Trade unions and employer organisation have written a letter to the Dutch cabinet asking for a “transition regime” to the new pensions contract to prevent “unnecessary” pension cuts and contribution hikes.
Many pension funds are responding to their rapidly worsening financial situation by hiking pension premiums or cutting pension rights, trade union FNV and employer organisations VNO-NCW and MKB Nederland stated in the letter which was published yesterday.
Until they make the transition to the new defined contribution contract by 2026, Dutch pension funds will continue to be governed by the current, much stricter rules that dictate pension funds will have to be cut if funding ratios are below 100%.
The gradual introduction of a new, lower ultimate forward rate (UFR) from next year will lead to further pressure on already low funding ratios.
The social partners said they fear “social unrest and negative macroeconomic consequences” if companies have to increase their contributions in the coming years to prop up pension funds’ funding ratios.
In the private sector, higher pension premiums are detrimental to economic activity, investment and purchasing power, they warned.
When the government and social partners concluded negotiations about the new pensions contract last summer, the government called on pension funds to keep premiums and pension rights stable.

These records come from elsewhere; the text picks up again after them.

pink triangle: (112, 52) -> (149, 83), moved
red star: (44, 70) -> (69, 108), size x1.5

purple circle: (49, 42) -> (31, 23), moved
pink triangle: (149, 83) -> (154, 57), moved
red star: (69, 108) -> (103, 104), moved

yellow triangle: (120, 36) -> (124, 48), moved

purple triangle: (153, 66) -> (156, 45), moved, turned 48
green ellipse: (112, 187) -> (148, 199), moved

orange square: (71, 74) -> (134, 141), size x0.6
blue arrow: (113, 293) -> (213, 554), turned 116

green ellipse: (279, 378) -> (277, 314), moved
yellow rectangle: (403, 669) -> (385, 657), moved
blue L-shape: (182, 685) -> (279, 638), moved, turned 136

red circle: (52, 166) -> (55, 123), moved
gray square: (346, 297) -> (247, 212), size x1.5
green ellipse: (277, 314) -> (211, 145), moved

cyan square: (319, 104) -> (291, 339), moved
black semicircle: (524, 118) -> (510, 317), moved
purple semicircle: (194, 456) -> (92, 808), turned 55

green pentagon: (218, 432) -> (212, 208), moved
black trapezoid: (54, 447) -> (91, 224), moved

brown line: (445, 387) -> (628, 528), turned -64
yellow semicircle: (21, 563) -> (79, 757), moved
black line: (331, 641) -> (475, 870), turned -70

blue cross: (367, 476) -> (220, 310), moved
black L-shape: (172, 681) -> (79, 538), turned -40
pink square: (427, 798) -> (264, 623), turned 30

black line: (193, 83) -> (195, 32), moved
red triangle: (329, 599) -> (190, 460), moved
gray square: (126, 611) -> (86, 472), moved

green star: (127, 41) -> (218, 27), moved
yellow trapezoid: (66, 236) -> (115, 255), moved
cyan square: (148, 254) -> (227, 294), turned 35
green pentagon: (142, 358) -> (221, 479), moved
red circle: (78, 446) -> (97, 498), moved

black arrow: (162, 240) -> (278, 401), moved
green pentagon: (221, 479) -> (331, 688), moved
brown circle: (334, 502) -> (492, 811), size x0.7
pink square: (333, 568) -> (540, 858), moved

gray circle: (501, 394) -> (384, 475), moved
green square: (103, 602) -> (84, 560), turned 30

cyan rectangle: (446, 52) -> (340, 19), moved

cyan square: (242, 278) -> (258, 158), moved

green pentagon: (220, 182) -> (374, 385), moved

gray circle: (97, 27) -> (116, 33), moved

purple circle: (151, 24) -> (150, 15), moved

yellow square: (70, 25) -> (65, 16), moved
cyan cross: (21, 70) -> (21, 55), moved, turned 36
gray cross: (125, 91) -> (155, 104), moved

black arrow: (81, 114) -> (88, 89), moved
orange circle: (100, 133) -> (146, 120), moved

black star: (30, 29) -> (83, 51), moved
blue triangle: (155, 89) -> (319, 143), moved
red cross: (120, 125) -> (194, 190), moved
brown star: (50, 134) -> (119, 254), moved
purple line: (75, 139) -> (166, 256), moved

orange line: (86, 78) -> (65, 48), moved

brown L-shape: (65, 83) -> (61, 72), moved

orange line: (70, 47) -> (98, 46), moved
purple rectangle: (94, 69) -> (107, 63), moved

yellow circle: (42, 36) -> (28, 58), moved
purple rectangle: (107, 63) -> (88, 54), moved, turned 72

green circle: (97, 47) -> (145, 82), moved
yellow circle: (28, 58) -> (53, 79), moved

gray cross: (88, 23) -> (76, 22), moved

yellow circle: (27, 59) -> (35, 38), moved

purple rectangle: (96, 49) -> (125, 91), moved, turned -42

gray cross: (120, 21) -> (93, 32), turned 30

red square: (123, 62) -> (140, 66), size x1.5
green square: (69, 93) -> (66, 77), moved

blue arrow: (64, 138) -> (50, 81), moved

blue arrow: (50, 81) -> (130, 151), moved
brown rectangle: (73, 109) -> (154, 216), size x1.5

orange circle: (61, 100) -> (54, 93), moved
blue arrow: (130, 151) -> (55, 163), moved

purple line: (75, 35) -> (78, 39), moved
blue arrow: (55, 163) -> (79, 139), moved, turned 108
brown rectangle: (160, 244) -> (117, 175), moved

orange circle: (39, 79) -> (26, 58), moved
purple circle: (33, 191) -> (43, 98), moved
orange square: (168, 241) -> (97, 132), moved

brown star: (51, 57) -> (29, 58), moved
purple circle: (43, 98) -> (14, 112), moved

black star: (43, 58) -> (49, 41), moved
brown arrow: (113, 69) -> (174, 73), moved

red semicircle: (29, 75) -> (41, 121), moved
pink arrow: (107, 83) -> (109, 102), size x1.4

Social affairs minister Wouter Koolmees reduced the minimum required funding ratios pension funds need to have at the end of this year to prevent having to cut pensions from 100% to 90%.
Without this temporary emergency measure, which was also in force in 2019, pension funds would have already had to apply drastic cuts as the funding ratios of most of the largest pension funds currently hover around this 90% level.
“But it’s now also important to provide clarity for the years hereafter,” said newly appointed VNO-NCW president Ingrid Thijssen, implicitly calling for a continuation of the reprieve.
The three organisations stopped short, however, from communicating any other specific demands to the government about what the “transition regime” should look like.